Voraussetzungen für die halbe Erwerbsminderungsrente

Um Anspruch auf eine Erwerbsminderungsrente zu haben, müssen versicherungsrechtliche Voraussetzungen erfüllt sein. Hierzu gehört eine Beitragszeit von 60 Monaten vor Eintritt der Erwerbsminderung und während der letzen 5 Jahre vor Eintritt der Erwerbsminderung die Leistung von mind. 36 Monate Pflichtbeiträgen.

Besonders markant war die Änderung des Rentenrechtes im Jahr 2001. Wer bisher in seinem erlernten oder zumutbaren Beruf nicht mehr arbeiten konnte, erhielt eine Berufsunfähigkeits- oder Erwerbsunfähigkeitsrente.

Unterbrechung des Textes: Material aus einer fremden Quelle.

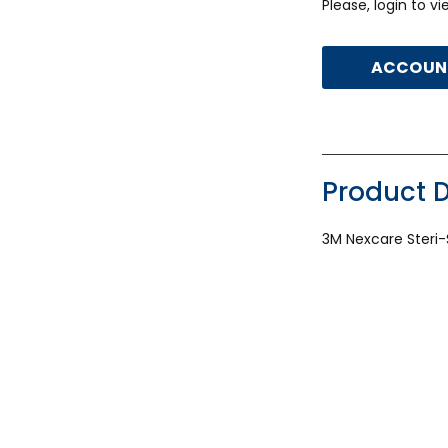
Please, login to v
ACCOUNT
Product D
3M Nexcare Steri-S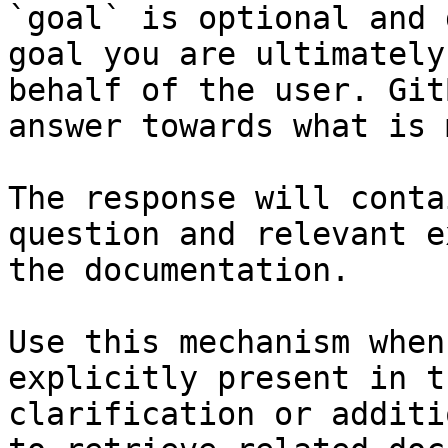
`goal` is optional and 
goal you are ultimately
behalf of the user. Git
answer towards what is 
The response will conta
question and relevant e
the documentation.

Use this mechanism when
explicitly present in t
clarification or additi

Nach der neuen Regelung kommt es nicht mehr auf den erlernten Beruf an, sondern nur noch darauf, ob einer beruflichen Tätigkeit (gleich welcher Art) nachgegangen werden kann. Eine Übergangsregelung im Rahmen des Vertrauensschutzes ist für Personen die vor dem 02.01.1961 vorgesehen. Hier ist gesichert, dass die Erwerbsunfähigkeit sich auf den zuvor ausgeübten Beruf beziehen muss. Ist zum Beispiel ein Bäcker aufgrund einer Mehlstauballergie nicht mehr in Lage seinen Beruf auszuüben, gilt dieser wenn er vor dem Jahr 1961 geboren wurde als Berufsunfähig.

Nach der neuen Regelung könnte er aber eine volle Tätigkeit als Parkwächter ausführen und somit käme die Rente nicht in Frage. Die durch die zumutbare Tätigkeit möglicherweise entstehende Versorgungslücke aufgrund Minderverdienst muss der Betreffende selbst schließen.